Neben der Erstellung eines Werks und der Vergütung ist die Abnahme eine der drei Hauptpflichten im Rahmen eines Werk- oder Bauvertrag. Diese Pflicht trifft allerdings nur den Auftraggeber, der die Bauleistung des Auftragnehmers abnehmen muss, wenn sie abnahmefähig ist und der Auftragnehmer dazu aufgefordert hat. Wenn der Aufftragnehmer (AN) sein Gewerk vertragsgemäß hergestellt hat, dann ist der Auftraggeber (AG) verpflichtet, das Gewerk abzunehmen. Eine Abnahme ist die Hinnahme des Werkes und dessen Billigung als vertragsgemäße Leistung. Also der AG erklärt sich Einverstanden mit dem Werk. Beanstandungen werden im Abnahmeprotokoll festgehalten. Mit der Abnahme wird der Werklohnanspruch fällig und der AN kann die Bezahlung vom AG verlangen.
Außerdem beginnt mit der Abnahme die Gewährleistungsfrist (Sachmängelhaftungspflicht).
Ein Problem kann die Vergütung einer Werkleistung sein. In vielen Gewerken ist es üblich, dass vorab nicht über den Preis gesprochen wird. So wird z. B. Handwerker gerufen, dieser erledigt seine Arbeit und rechnet danach ab. Da es für Handwerker keine gesetzliche Gebührenordnung gibt, kann der Werklohn grundsätzlich vom Handwerker frei festgelegt werden. Wurde aber vor der Arbeit kein Preis festgelegt, kann der Handwerker nur die Vergütung verlangen, die ortsüblich ist. Was im Streitfall "ortsüblich" ist, kann oft nur durch einen Sachverständigen ermittelt werden. Also ist es für beide Seiten sinnvoll, einen Kostenvoranschlag zu machen oder die Preise schriftlich festzulegen.

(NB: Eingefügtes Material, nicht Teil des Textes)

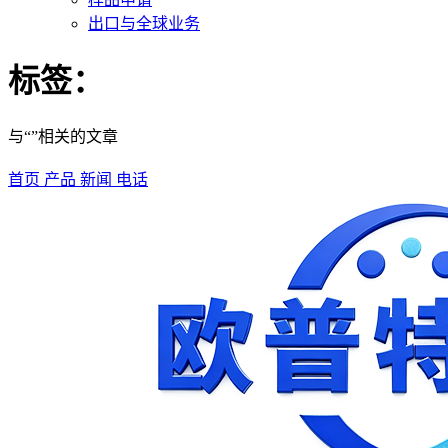
出口与全球业务
标签：
与“”相关的文章
首页
产品
新闻
电话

Erst wenn der AN seine Leistung vollständig erbracht und der AG die Arbeit abgenommen hat, kann der AN sein Geld verlangen. Dies nennt man die Vorleistungspflicht des AN’s. Da aber der AN das Material beschaffen und einbauen muss, hat der Gesetzgeber die Möglichkeit Abschlagsrechnungen zu stellen, vorgesehen.
Der Begriff einer Abnahme ist im Werkvertragsrecht (§ 640 BGB) und im Baurecht (VOB/B+C) beschrieben. Nach dem BGB ist eine bestimmte Form für die Abnahme ist nicht erforderlich, hier reicht eine formlose Zustimmung des Auftraggebers. Wenn es aber zu Reklamationen kommt, dann muss die Abnahme beweisbar sein. Dewegen sollte immer ein detailliertes Abnahmeprotokoll angefertigt werden, das vom Auftraggeber unterschrieben werden muss.

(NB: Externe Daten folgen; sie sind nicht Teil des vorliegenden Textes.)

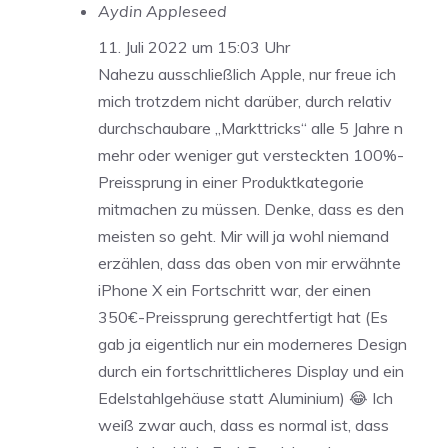
Aydin Appleseed
11. Juli 2022 um 15:03 Uhr
Nahezu ausschließlich Apple, nur freue ich
mich trotzdem nicht darüber, durch relativ
durchschaubare „Markttricks“ alle 5 Jahre n
mehr oder weniger gut versteckten 100%-
Preissprung in einer Produktkategorie
mitmachen zu müssen. Denke, dass es den
meisten so geht. Mir will ja wohl niemand
erzählen, dass das oben von mir erwähnte
iPhone X ein Fortschritt war, der einen
350€-Preissprung gerechtfertigt hat (Es
gab ja eigentlich nur ein moderneres Design
durch ein fortschrittlicheres Display und ein
Edelstahlgehäuse statt Aluminium) 😂 Ich
weiß zwar auch, dass es normal ist, dass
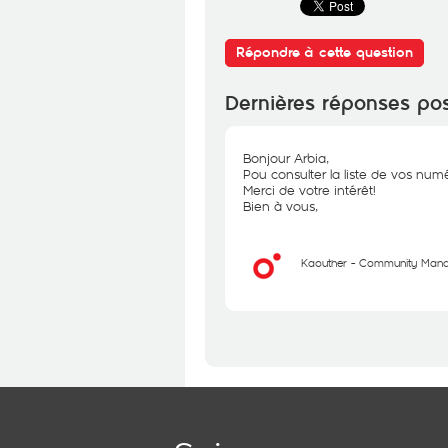
Répondre à cette question
Dernières réponses po
Bonjour Arbia,
Pou consulter la liste de vos num
Merci de votre intérêt!
Bien à vous,
Kaouther - Community Man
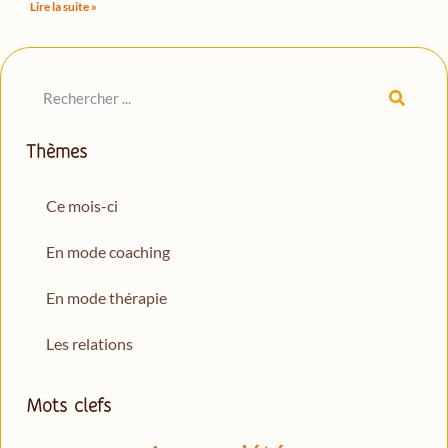
Lire la suite »
Thèmes
Ce mois-ci
En mode coaching
En mode thérapie
Les relations
Mots clefs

Die VOB sieht eine spezielle Abnahme vor, die nach der Fertigstellung einer Bauleistung nach der VOB Teil C inform einer Abnahmeprüfung der erstellten Leistung durchzuführen ist. Am Ende der Prüfung ist ein Abnahmeprotokoll zu erstellen und vom Auftragnehmer (AN) und Auftraggeber (AG) zu unterschreiben. Als bester Zeitpunkt der Erstellung dieses Protokolls bietet sich z. B. die Inbetriebnahme einer Anlage an.
Diese Abnahme ist spätestens 12 Werktage nach der Fertigstellung durchzuführen. Danach geht die Gefahr an den Auftraggeber über (BGB § 644). Deshalb sind alle vertraglichen und technischen Vorgaben zu prüfen und schriftlich nachzuweisen.
Wird keine Abnahme verlangt und hat der Auftraggeber die Leistung oder einen Teil der Leistung in Benutzung genommen (z. B. Einzug in ein EFH), so gilt die Abnahme nach Ablauf von 6 Werktagen nach Beginn der Benutzung als erfolgt, wenn nichts anderes vereinbart ist. Aber die Benutzung von Teilen einer baulichen Anlage zur Weiterführung der Arbeiten gilt nicht als Abnahme (§ 12 VOB/B).
Zur Abnahme muss der Auftraggeber rechtzeitig eingeladen werden. Natürlich muss der Einladungszeitraum angemesssen sein und bestätigt werden. Erscheint der Auftraggeber nicht zu dem gesetzten Termin, so gilt die Anlage als vertragsgerecht erstellt und die Gefahr geht auf den AG über.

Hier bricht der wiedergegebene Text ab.